What you need to do »
The lines to extract begin at the line that contains "About us (725, 797)" and run through the last line of the listing; reproduce them exactly, minus any pictures.

Data section »
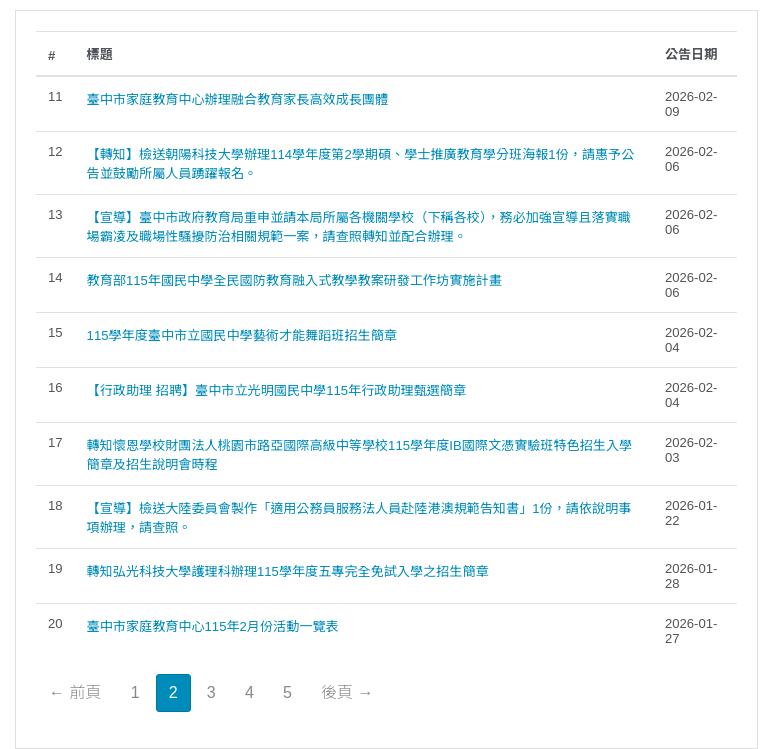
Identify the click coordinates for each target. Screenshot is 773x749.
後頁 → (347, 692)
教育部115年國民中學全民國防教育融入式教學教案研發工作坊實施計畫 (294, 280)
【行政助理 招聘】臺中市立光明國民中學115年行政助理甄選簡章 (276, 390)
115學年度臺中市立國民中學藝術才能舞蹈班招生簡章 (242, 335)
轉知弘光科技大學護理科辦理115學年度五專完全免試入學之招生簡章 (288, 571)
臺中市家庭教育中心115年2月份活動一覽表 (213, 626)
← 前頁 (75, 692)
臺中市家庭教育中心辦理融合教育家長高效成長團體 (238, 99)
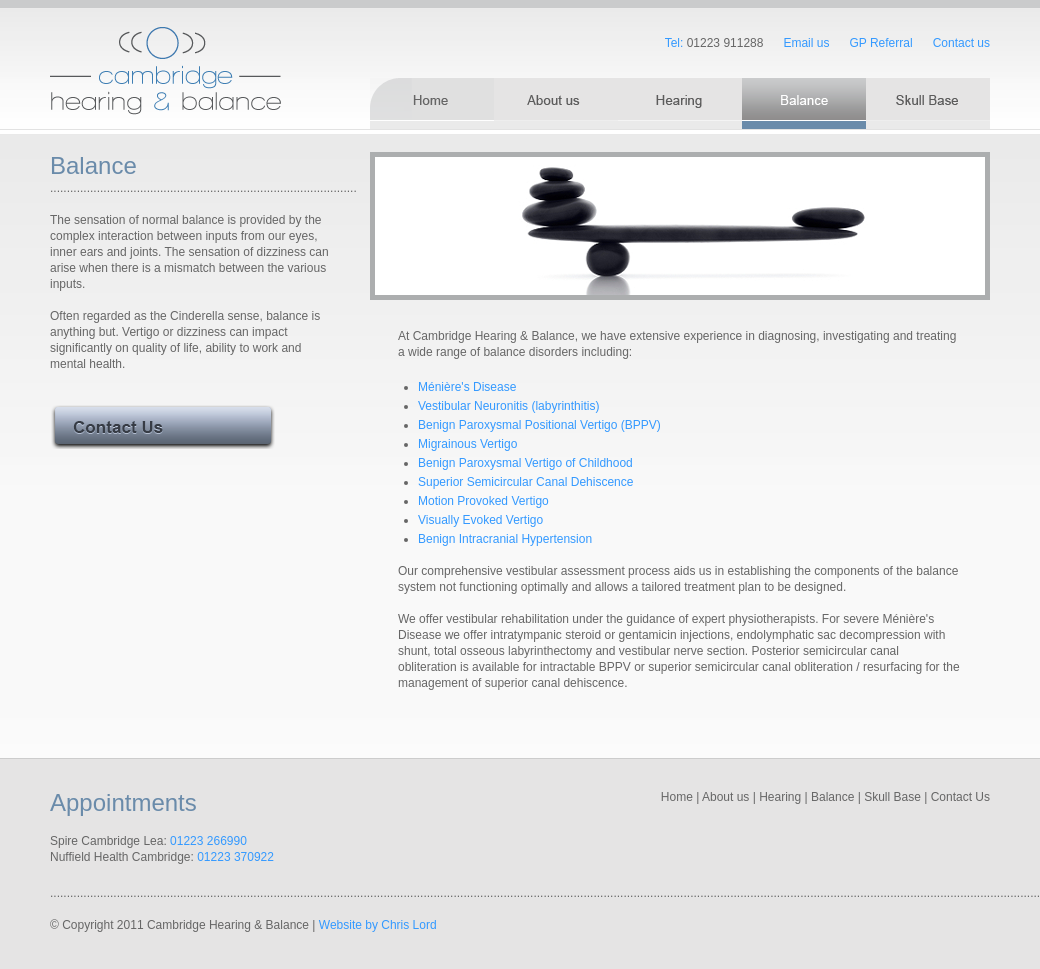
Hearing (780, 797)
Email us (806, 43)
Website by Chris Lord (378, 925)
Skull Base (892, 797)
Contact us (961, 43)
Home (677, 797)
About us (725, 797)
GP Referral (880, 43)
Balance (832, 797)
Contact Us (960, 797)
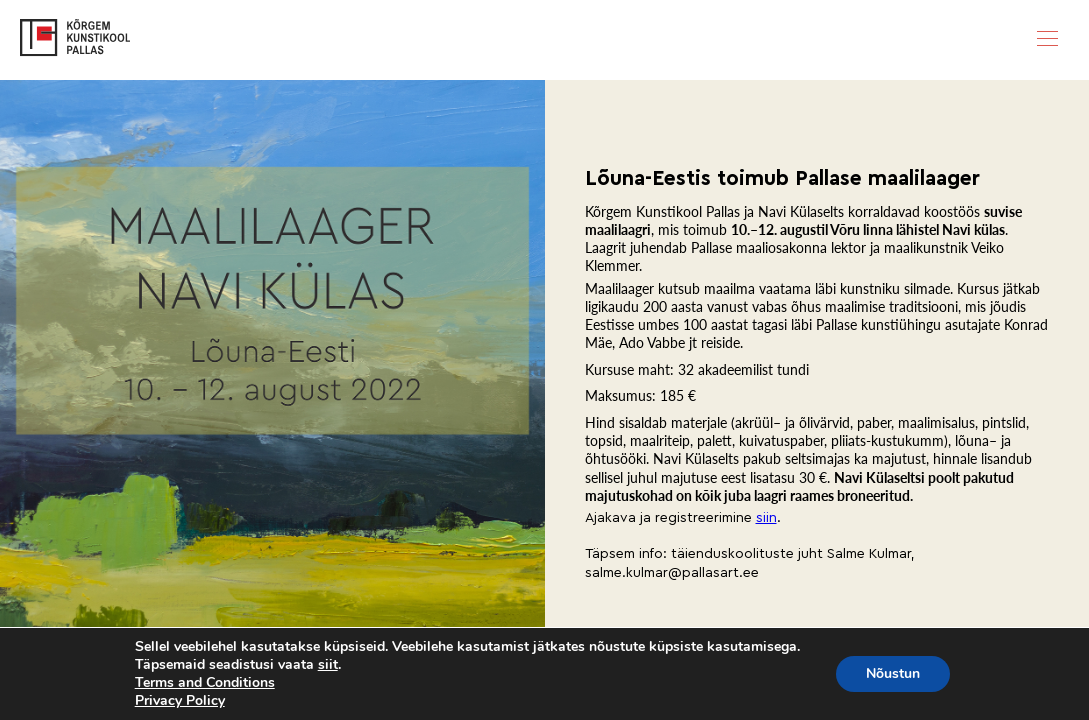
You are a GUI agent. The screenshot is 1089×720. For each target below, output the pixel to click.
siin (766, 518)
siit (328, 665)
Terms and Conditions (205, 682)
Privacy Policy (180, 700)
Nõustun (893, 673)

Result of this task »
About us (725, 797)
GP Referral (880, 43)
Balance (832, 797)
Contact Us (960, 797)
You are a GUI agent. The screenshot is 1089×720. For each target below, output the pixel to click.
siin (766, 518)
siit (328, 665)
Terms and Conditions (205, 682)
Privacy Policy (180, 700)
Nõustun (893, 673)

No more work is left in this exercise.